* **YOUR GOAL**
Line by line, transcribe the data below exactly and pass over the images.
/---
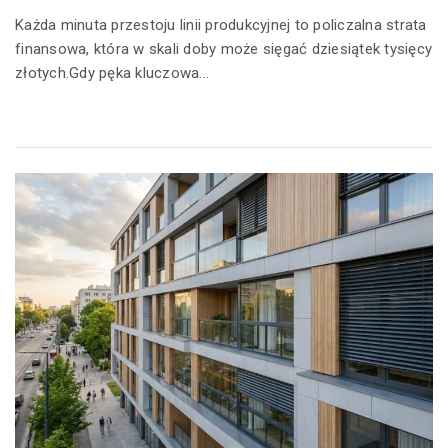
Każda minuta przestoju linii produkcyjnej to policzalna strata
finansowa, która w skali doby może sięgać dziesiątek tysięcy
złotych.Gdy pęka kluczowa...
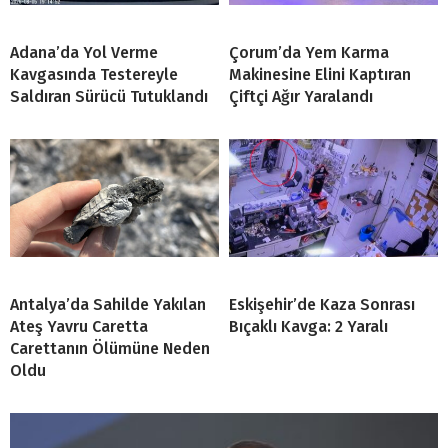
Adana’da Yol Verme
Çorum’da Yem Karma
Kavgasında Testereyle
Makinesine Elini Kaptıran
Saldıran Sürücü Tutuklandı
Çiftçi Ağır Yaralandı
Antalya’da Sahilde Yakılan
Eskişehir’de Kaza Sonrası
Ateş Yavru Caretta
Bıçaklı Kavga: 2 Yaralı
Carettanın Ölümüne Neden
Oldu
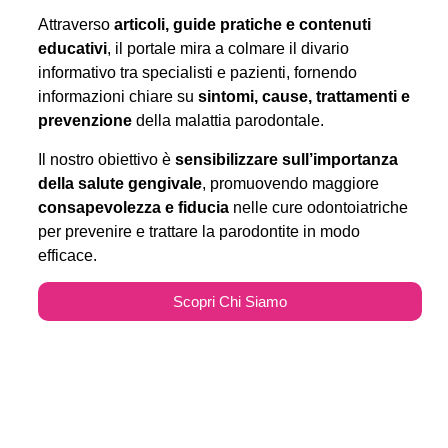
Attraverso
articoli, guide pratiche e contenuti
educativi
, il portale mira a colmare il divario
informativo tra specialisti e pazienti, fornendo
informazioni chiare su
sintomi, cause, trattamenti e
prevenzione
della malattia parodontale.
Il nostro obiettivo è
sensibilizzare sull’importanza
della salute gengivale
, promuovendo maggiore
consapevolezza e fiducia
nelle cure odontoiatriche
per prevenire e trattare la parodontite in modo
efficace.
Scopri Chi Siamo
Parodontitecure.it e il
Marketing Odontoiatrico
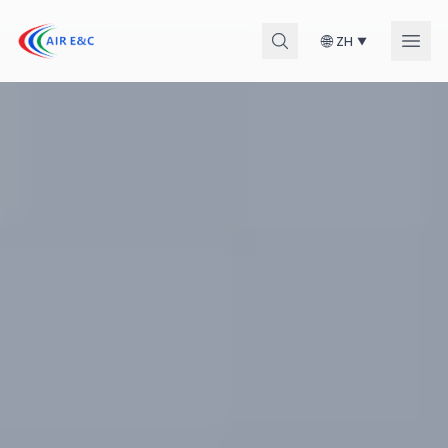
🌐
ZH
▼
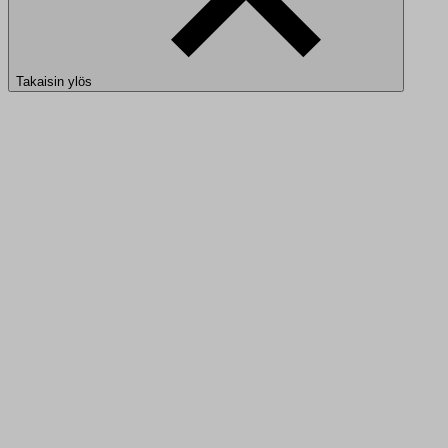
Takaisin ylös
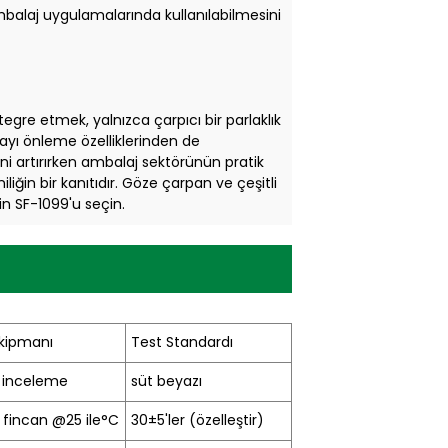
mbalaj uygulamalarında kullanılabilmesini
egre etmek, yalnızca çarpıcı bir parlaklık
ayı önleme özelliklerinden de
ni artırırken ambalaj sektörünün pratik
liğin bir kanıtıdır. Göze çarpan ve çeşitli
n SF-1099'u seçin.
kipmanı
Test Standardı
 inceleme
süt beyazı
fincan @25 ile
°C
30
±
5'ler (özelleştir)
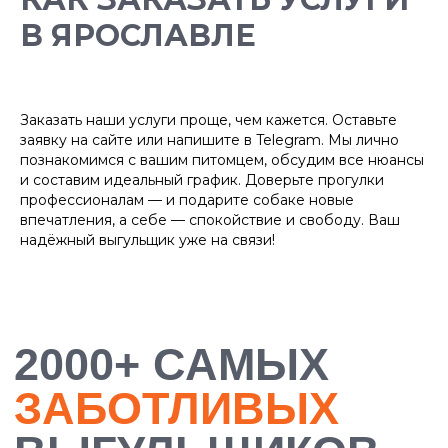
В
ЯРОСЛАВЛЕ
Заказать наши услуги проще, чем кажется. Оставьте
заявку на сайте или напишите в Telegram. Мы лично
познакомимся с вашим питомцем, обсудим все нюансы
и составим идеальный график. Доверьте прогулки
профессионалам — и подарите собаке новые
впечатления, а себе — спокойствие и свободу. Ваш
надёжный выгульщик уже на связи!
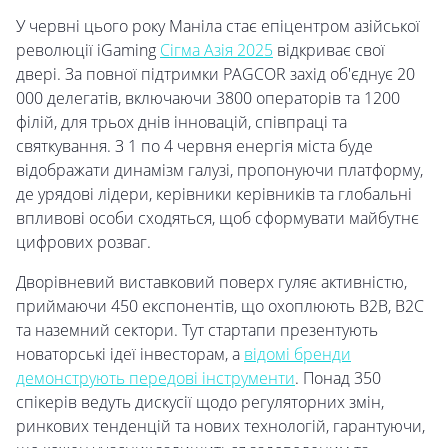
У червні цього року Маніла стає епіцентром азійської
революції iGaming
Сігма Азія 2025
відкриває свої
двері. За повної підтримки PAGCOR захід об'єднує 20
000 делегатів, включаючи 3800 операторів та 1200
філій, для трьох днів інновацій, співпраці та
святкування. З 1 по 4 червня енергія міста буде
відображати динамізм галузі, пропонуючи платформу,
де урядові лідери, керівники керівників та глобальні
впливові особи сходяться, щоб сформувати майбутнє
цифрових розваг.
Дворівневий виставковий поверх гуляє активністю,
приймаючи 450 експонентів, що охоплюють B2B, B2C
та наземний сектори. Тут стартапи презентують
новаторські ідеї інвесторам, а
відомі бренди
демонструють передові інструменти
. Понад 350
спікерів ведуть дискусії щодо регуляторних змін,
ринкових тенденцій та нових технологій, гарантуючи,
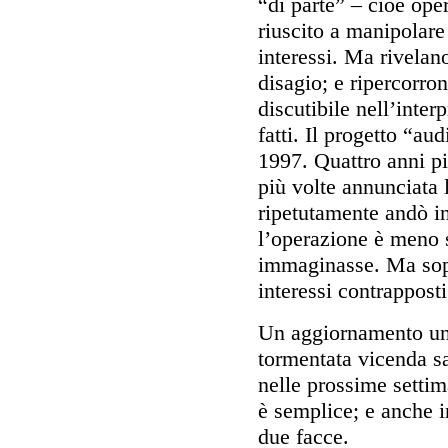
“di parte” – cioè ope
riuscito a manipolare
interessi. Ma rivelan
disagio; e ripercorro
discutibile nell’inter
fatti. Il progetto “au
1997. Quattro anni pi
più volte annunciata 
ripetutamente andò in
l’operazione è meno 
immaginasse. Ma sopr
interessi contrapposti 
Un aggiornamento un 
tormentata vicenda s
nelle prossime settim
è semplice; e anche 
due facce.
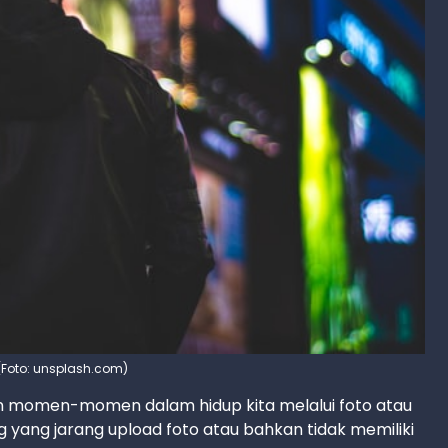
t (Foto: unsplash.com)
n momen-momen dalam hidup kita melalui foto atau
 yang jarang upload foto atau bahkan tidak memiliki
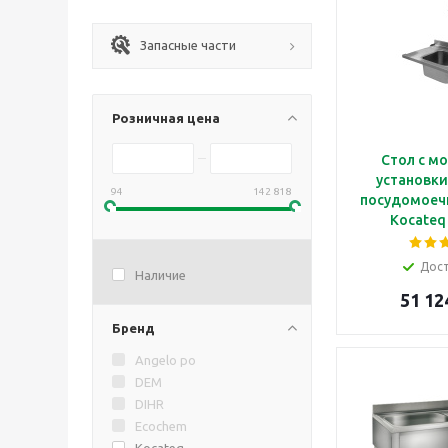
Запасные части
Розничная цена
Стол с м
установки
94
142 818
посудомоеч
Kocateq
Дос
Наличие
51 12
Бренд
Angelo po
DEM
DIHR
Ecochem
Kocateq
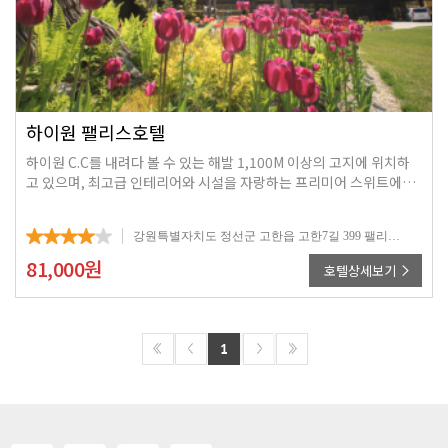
하이원 팰리스호텔
하이원 C.C를 내려다 볼 수 있는 해발 1,100M 이상의 고지에 위치하
고 있으며, 최고급 인테리어와 시설을 자랑하는 프리미어 스위트에서
스탠다드룸에 이르기까지 다양한 형태의 객실을 두루 갖추고 고객 여
러분께 품격과 편안함을 선사해 드립니다
강원특별자치도 정선군 고한읍 고한7길 399 팰리스호텔
81,000
원
호텔상세보기
1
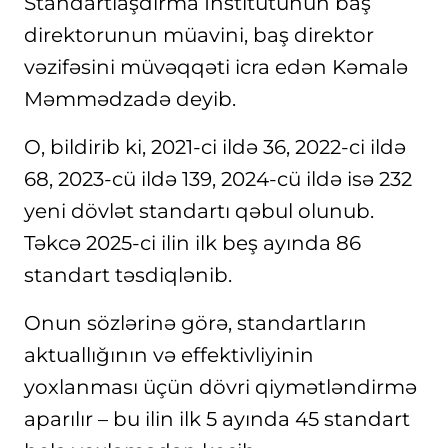
Standartlaşdırma İnstitutunun baş
direktorunun müavini, baş direktor
vəzifəsini müvəqqəti icra edən Kəmalə
Məmmədzadə deyib.
O, bildirib ki, 2021-ci ildə 36, 2022-ci ildə
68, 2023-cü ildə 139, 2024-cü ildə isə 232
yeni dövlət standartı qəbul olunub.
Təkcə 2025-ci ilin ilk beş ayında 86
standart təsdiqlənib.
Onun sözlərinə görə, standartların
aktuallığının və effektivliyinin
yoxlanması üçün dövri qiymətləndirmə
aparılır – bu ilin ilk 5 ayında 45 standart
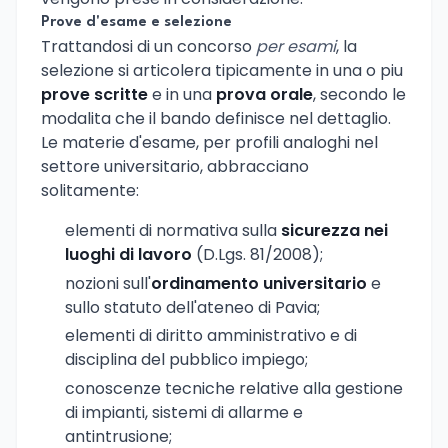
Prove d'esame e selezione
Trattandosi di un concorso
per esami
, la
selezione si articolera tipicamente in una o piu
prove scritte
e in una
prova orale
, secondo le
modalita che il bando definisce nel dettaglio.
Le materie d'esame, per profili analoghi nel
settore universitario, abbracciano
solitamente:
elementi di normativa sulla
sicurezza nei
luoghi di lavoro
(D.Lgs. 81/2008);
nozioni sull'
ordinamento universitario
e
sullo statuto dell'ateneo di Pavia;
elementi di diritto amministrativo e di
disciplina del pubblico impiego;
conoscenze tecniche relative alla gestione
di impianti, sistemi di allarme e
antintrusione;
\---
* **RESULT OF THE TASK**
Każda minuta przestoju linii produkcyjnej to policzalna strata
finansowa, która w skali doby może sięgać dziesiątek tysięcy
złotych.Gdy pęka kluczowa...
Adana’da Yol Verme
Çorum’da Yem Karma
Kavgasında Testereyle
Makinesine Elini Kaptıran
Saldıran Sürücü Tutuklandı
Çiftçi Ağır Yaralandı
Antalya’da Sahilde Yakılan
Eskişehir’de Kaza Sonrası
Ateş Yavru Caretta
Bıçaklı Kavga: 2 Yaralı
Carettanın Ölümüne Neden
Oldu
Attraverso
articoli, guide pratiche e contenuti
educativi
, il portale mira a colmare il divario
informativo tra specialisti e pazienti, fornendo
informazioni chiare su
sintomi, cause, trattamenti e
prevenzione
della malattia parodontale.
Il nostro obiettivo è
sensibilizzare sull’importanza
della salute gengivale
, promuovendo maggiore
consapevolezza e fiducia
nelle cure odontoiatriche
per prevenire e trattare la parodontite in modo
efficace.
Scopri Chi Siamo
Parodontitecure.it e il
Marketing Odontoiatrico
🌐
ZH
▼
Takaisin ylös
mbalaj uygulamalarında kullanılabilmesini
egre etmek, yalnızca çarpıcı bir parlaklık
ayı önleme özelliklerinden de
ni artırırken ambalaj sektörünün pratik
liğin bir kanıtıdır. Göze çarpan ve çeşitli
n SF-1099'u seçin.
kipmanı
Test Standardı
 inceleme
süt beyazı
fincan @25 ile
°C
30
±
5'ler (özelleştir)
В
ЯРОСЛАВЛЕ
Заказать наши услуги проще, чем кажется. Оставьте
заявку на сайте или напишите в Telegram. Мы лично
познакомимся с вашим питомцем, обсудим все нюансы
и составим идеальный график. Доверьте прогулки
профессионалам — и подарите собаке новые
впечатления, а себе — спокойствие и свободу. Ваш
надёжный выгульщик уже на связи!
У червні цього року Маніла стає епіцентром азійської
революції iGaming
Сігма Азія 2025
відкриває свої
двері. За повної підтримки PAGCOR захід об'єднує 20
000 делегатів, включаючи 3800 операторів та 1200
філій, для трьох днів інновацій, співпраці та
святкування. З 1 по 4 червня енергія міста буде
відображати динамізм галузі, пропонуючи платформу,
де урядові лідери, керівники керівників та глобальні
впливові особи сходяться, щоб сформувати майбутнє
цифрових розваг.
Дворівневий виставковий поверх гуляє активністю,
приймаючи 450 експонентів, що охоплюють B2B, B2C
та наземний сектори. Тут стартапи презентують
новаторські ідеї інвесторам, а
відомі бренди
демонструють передові інструменти
. Понад 350
спікерів ведуть дискусії щодо регуляторних змін,
ринкових тенденцій та нових технологій, гарантуючи,
“di parte” – cioè ope
riuscito a manipolare
interessi. Ma rivelan
disagio; e ripercorro
discutibile nell’inter
fatti. Il progetto “au
1997. Quattro anni pi
più volte annunciata 
ripetutamente andò in
l’operazione è meno 
immaginasse. Ma sopr
interessi contrapposti 
Un aggiornamento un 
tormentata vicenda s
nelle prossime settim
è semplice; e anche 
due facce.
t (Foto: unsplash.com)
n momen-momen dalam hidup kita melalui foto atau
 yang jarang upload foto atau bahkan tidak memiliki
Запасные части
Розничная цена
Стол с м
установки
94
142 818
посудомоеч
Kocateq
Дос
Наличие
51 12
Бренд
Angelo po
DEM
DIHR
Ecochem
Kocateq
하이원 팰리스호텔
하이원 C.C를 내려다 볼 수 있는 해발 1,100M 이상의 고지에 위치하
고 있으며, 최고급 인테리어와 시설을 자랑하는 프리미어 스위트에서
스탠다드룸에 이르기까지 다양한 형태의 객실을 두루 갖추고 고객 여
러분께 품격과 편안함을 선사해 드립니다
강원특별자치도 정선군 고한읍 고한7길 399 팰리스호텔
81,000
원
호텔상세보기
1
Standartlaşdırma İnstitutunun baş
direktorunun müavini, baş direktor
vəzifəsini müvəqqəti icra edən Kəmalə
Məmmədzadə deyib.
O, bildirib ki, 2021-ci ildə 36, 2022-ci ildə
68, 2023-cü ildə 139, 2024-cü ildə isə 232
yeni dövlət standartı qəbul olunub.
Təkcə 2025-ci ilin ilk beş ayında 86
standart təsdiqlənib.
Onun sözlərinə görə, standartların
aktuallığının və effektivliyinin
yoxlanması üçün dövri qiymətləndirmə
aparılır – bu ilin ilk 5 ayında 45 standart
Prove d'esame e selezione
Trattandosi di un concorso
per esami
, la
selezione si articolera tipicamente in una o piu
prove scritte
e in una
prova orale
, secondo le
modalita che il bando definisce nel dettaglio.
Le materie d'esame, per profili analoghi nel
settore universitario, abbracciano
solitamente:
elementi di normativa sulla
sicurezza nei
luoghi di lavoro
(D.Lgs. 81/2008);
nozioni sull'
ordinamento universitario
e
sullo statuto dell'ateneo di Pavia;
elementi di diritto amministrativo e di
disciplina del pubblico impiego;
conoscenze tecniche relative alla gestione
di impianti, sistemi di allarme e
antintrusione;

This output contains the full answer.